SIG Guidelines for Tech Due Diligence: Interpreting Sigrid Results in Sigrid
Introduction
This document serves as a guide to interpreting Software Improvement Group’s Sigrid software assurance platform measurement results, and reporting on findings presented in the platform.
Currently, this guide covers the following topics:
- Maintainability
- Open-Source Health
ISO/IEC 25010 SIG/TÜV NORD CERT Maintainability
Sigrid measures maintainability using the SIG/TÜV NORD CERT Evaluation Criteria, which are based on the ISO 25010 quality standard. The goal is to assess how easy a system is to understand, change, test, and transfer to new developers.
The overall maintainability rating is expressed as a star rating from 1 to 5.
Below is an example Maintainability overview from the open-source system Hadoop.

Key points
- The rating is always relative to the SIG benchmark — a database of thousands of real-world systems. A three-star system is not “bad”; it is in line with the market average. Four stars is the typical goal for new, modern systems.
- 5% of systems in the benchmark score one star, and 5% score five stars. Two-, three-, and four-star system categories each make up 30% of the benchmark. As such, five-star systems are rare and may not be desirable as this may indicate “gold-plating” (achieving high ratings with diminishing returns regarding practical benefits).
- Ratings are always truncated and then rounded to whole stars. Example: a system or system property rating of 3.4 stars would be ★★★☆☆. A rating of 2.7 is also ★★★☆☆. In dialogue, the first digit after the comma is often used to discuss trends over time and compare changes with earlier measurements.
How to read Maintainability measurement results
This section is aimed at understanding the Sigrid measurement results from a technical perspective. It describes the meaning of the various metrics, and how these relate to the overarching ISO 25010 Maintainability model. This guide remains somewhat high-level. More details are referenced in the online Quality model documentation.
Key measurement results
When reviewing results, focus on the following aspects mainly:
- Overall Maintainability rating – the main result and most aggregated view on the Maintainability assessment.
- System property breakdown – shows the breakdown of the overall Maintainability rating into separate System Properties. It shows the key areas of improvement. Note that a system with a fair rating can still have specific issues worth mentioning. A distinction should be made between three types of System Properties, namely:
- Duplication. This is a system level property: operating at the system level. Results translate directly to system-level.
- Unit Size, Unit Complexity, and Unit Interfacing. These are code level properties that apply to small, distinguishable pieces of source code (i.e., units) within the system. Examples are functions in Java or methods in C#. Results are weighted and aggregated in the final property rating.
- Module Coupling, Component Entanglement, and Component Independence. These are architecture-level properties that apply to files (i.e., modules) and high-level components of the system. Again, results are collected at the appropriate level, weighted, and aggregated at system property level.
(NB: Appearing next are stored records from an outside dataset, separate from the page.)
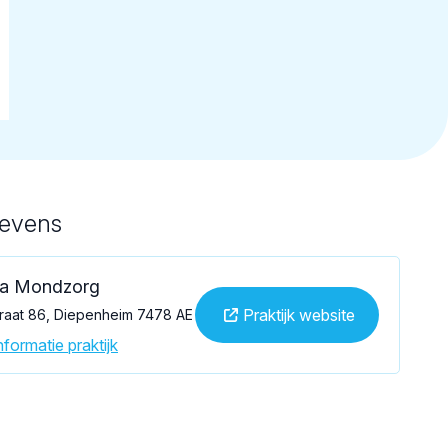
gevens
ma Mondzorg
Praktijk website
traat 86, Diepenheim 7478 AE
formatie praktijk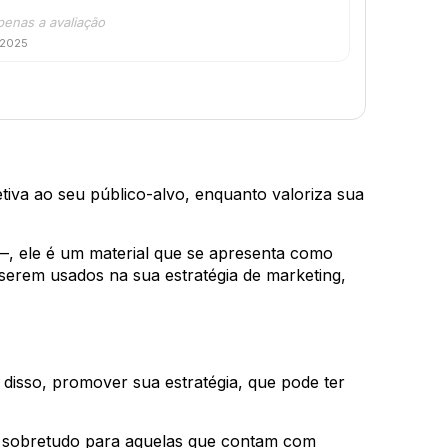
penas a avaliação
 2025
etiva ao seu público-alvo, enquanto valoriza sua
, ele é um material que se apresenta como
serem usados na sua estratégia de marketing,
 disso, promover sua estratégia, que pode ter
o, sobretudo para aquelas que contam com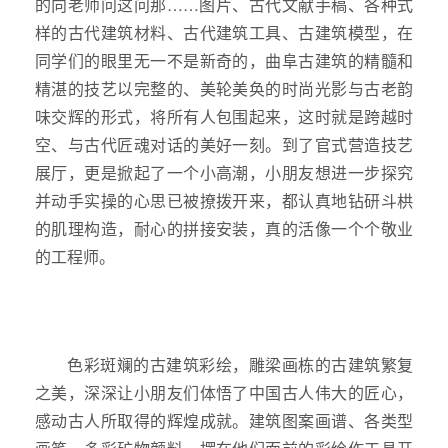
的向老师问这问那……图片、古代文献手稿、各种式
样的古代建筑材料、古代建筑工具、古建筑模型，在
同学们的眼里无一不是新奇的，曲阜古建筑的精髓和
精湛的技艺以完整的、美轮美奂的时尚光影与古老韵
味交辉的形式，将所有人包围起来，这时就是跨越时
空、与古代匠魂对话的美好一刻。到了官式营造技艺
展厅，更是掀起了一个小高潮，小朋友想进一步探究
并动手实操的心思已被撩拨开来，都认真地钻研斗栱
的肌理构造，耐心的拼接安装，真的活像一个个敬业
的工程师。
色彩斑斓的古建筑彩绘，雕梁画栋的古建筑繁复
之美，深深让小朋友们体悟了中国古人伟大的匠心，
感动古人所取得的辉煌成就。建筑图案画谱、各类型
- Detailed descriptions of System Properties and rationale are available in the Quality model documentation.
- Hotspots – Assess components or files with the lowest scores. These are the most actionable findings. Sigrid makes abundant use of RAG coloring for components, metrics, and more, to indicate relative risk levels.
- Note most measurement results are weighted according to code volume. Next to risk level, take the volume of involved code into account. E.g., a very small component with a red risk level might not be as impactful in practice as a large component with an amber risk level.
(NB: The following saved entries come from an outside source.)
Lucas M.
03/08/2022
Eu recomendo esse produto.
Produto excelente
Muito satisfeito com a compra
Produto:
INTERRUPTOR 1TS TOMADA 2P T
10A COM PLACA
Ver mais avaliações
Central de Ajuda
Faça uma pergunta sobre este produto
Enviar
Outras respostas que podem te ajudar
- Technology risk – At portfolio level, Sigrid has a section on Technology Risk. If technology is older generation, or uncommon, it may indicate lack of developer-, tooling- availability and modern productivity features.
- Test code ratio – Automated testing is a basic best practice nowadays but not always applied. Sigrid contains test code volume measurements to indicate the amount of test code compared to production code. These volume measurements are a good proxy for coverage. These metrics assume unit- and integration tests are being measured, as volume ratio measurements make sense at that test level. Higher-level tests (such as system tests, UI tests) do not apply to this metric. Coverage for those should be determined otherwise.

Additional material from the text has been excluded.